Moreover, organic photoconductive materials represented by polyvinylcarbazole have been investigated as well to be applied to the photoreceptors for electrophotography, and several of them have already been put into practical use.
The organic photoconductive materials have various merits, for example, in that they are reduced in weight, can be formed into films without difficulty and facilitate the production of the photoreceptor as compared with the inorganic materials.
Along with the recent prevalency of laser beam printer or the like that uses a laser beam as light source instead of conventional incandescent light and has advantages in higher printing speed, higher picture quality and non-impact printing, development for photosensitive materials capable of satisfying the requirements therefor has been demanded.
A semiconductor laser has been remarkably developed in recent years among the laser beams. In this case, since the wavelength of the semiconductor laser is around 800 nm, a photoconductive material of a property highly sensitive to the long wavelength ray around 800 nm has strongly been desired.
As the organic substance capable of satisfying the above-mentioned requirement, there have been known squaric acid methine dye, indoline dye, cyanine dye, pyrylium dye, polyazo dye, phthalocyanine dye, naphthoquinone dye and the like. However, at the present stage, the squaric acid methine dye, indoline dye, cyanine dye and pyrylium dye are insufficient in the practical stability, i.e., cyclic characteristics although they are adaptable to the longer wavelength, the polyazo dye is less adaptable to the longer wavelength and disadvantageous in view of the production thereof and the naphthoquinone dye is disadvantageous in view of the sensitivity.
The photoreceptor composed of a metal phthalocyanine compound among the phthalocyanine dyes, has a sensitivity peak at a relatively longer wavelength region of from 700 to 750 nm, while it somewhat varies depending on the central metal, as described in U.S. Pat. No. 3,357,989, Japanese Patent Application Laid-Open No. 11136/1974, U.S. Pat. No. 4,214,907 and British Patent No. 1268422, etc. However, the sensitivity is gradually reduced in excess of 750 nm, and turned into no more practically effective level.
Japanese Patent Application Laid-Open No. 49544/1984 describes an electrophotographic photoreceptor in which titanium phthalocyanine is vapor-deposited on a substrate to prepare a charge generation layer, and a charge transport layer mainly composed of 2,6-dimethoxy-9,10-dihydroxyanthracene is prepared by coating. However, this photoreceptor material has a high residual potential to suffer from an unfavorable restriction to some extent in the practical use, and is less advantageous in view of the reproducibility of various electric properties due to the unevenness in the film thickness formed by the vapor-deposition. Furthermore, it bears some inevitable restrictions in the mass production of the photoreceptor in industrial scale. On the other hand, problems are resulted to the photoreceptor itself such as occurrence of interference fringe mainly attributable to the reflection of the laser beam on the substrate at the time of the exposure, while several technics have been known as the countermeasures therefor.

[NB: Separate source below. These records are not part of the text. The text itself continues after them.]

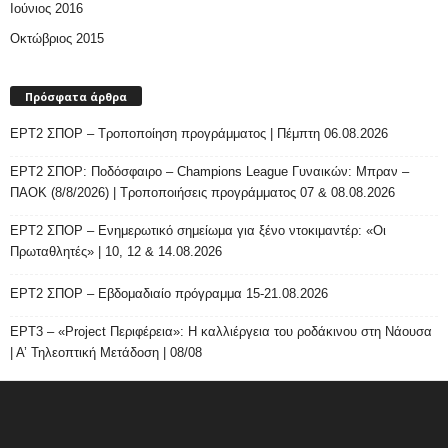
Ιούνιος 2016
Οκτώβριος 2015
Πρόσφατα άρθρα
ΕΡΤ2 ΣΠΟΡ – Τροποποίηση προγράμματος | Πέμπτη 06.08.2026
ΕΡΤ2 ΣΠΟΡ: Ποδόσφαιρο – Champions League Γυναικών: Μπραν –
ΠΑΟΚ (8/8/2026) | Τροποποιήσεις προγράμματος 07 & 08.08.2026
ΕΡΤ2 ΣΠΟΡ – Ενημερωτικό σημείωμα για ξένο ντοκιμαντέρ: «Οι
Πρωταθλητές» | 10, 12 & 14.08.2026
ΕΡΤ2 ΣΠΟΡ – Εβδομαδιαίο πρόγραμμα 15-21.08.2026
ΕΡΤ3 – «Project Περιφέρεια»: Η καλλιέργεια του ροδάκινου στη Νάουσα
| Α’ Τηλεοπτική Μετάδοση | 08/08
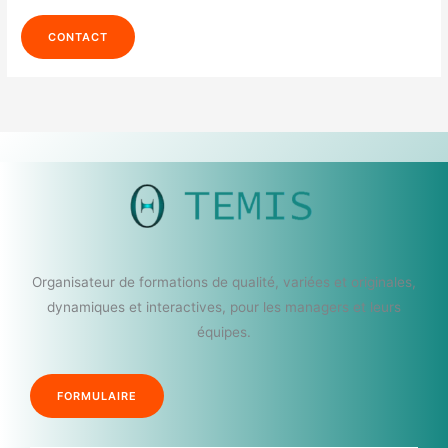
CONTACT
Organisateur de formations de qualité, variées et originales,
dynamiques et interactives, pour les managers et leurs
équipes.
FORMULAIRE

As one of such measures, there has been known a method of increasing the thickness of the charge generation layer to absorb the exposing laser beam, thereby eliminating the reflection from the substrate. But there is a limit to the thickness of the film that can be formed by the conventional vapor-deposition process and the thickness control is also difficult.
On the contrary, a method of preparing the charge generation layer by coating pigment dispersed binder solution is advantageous since this method can prepare the layer with an optional thickness at good reproducibility under easy control, requires no high vacuum system for the vapor-deposition, can avoid heat decomposition or degradation while heating, and additionally it is free from cumbersome procedures in the industrial production such as crystallization of vapor-deposited products in various ways after vapor-deposition as in the vapor deposition process.
The object of the present invention is to provide an organic photoconductive material capable of producing the photoreceptor having a high sensitivity at around 800 nm, while having a desired charging property, extremely low residual potential and satisfactory durability.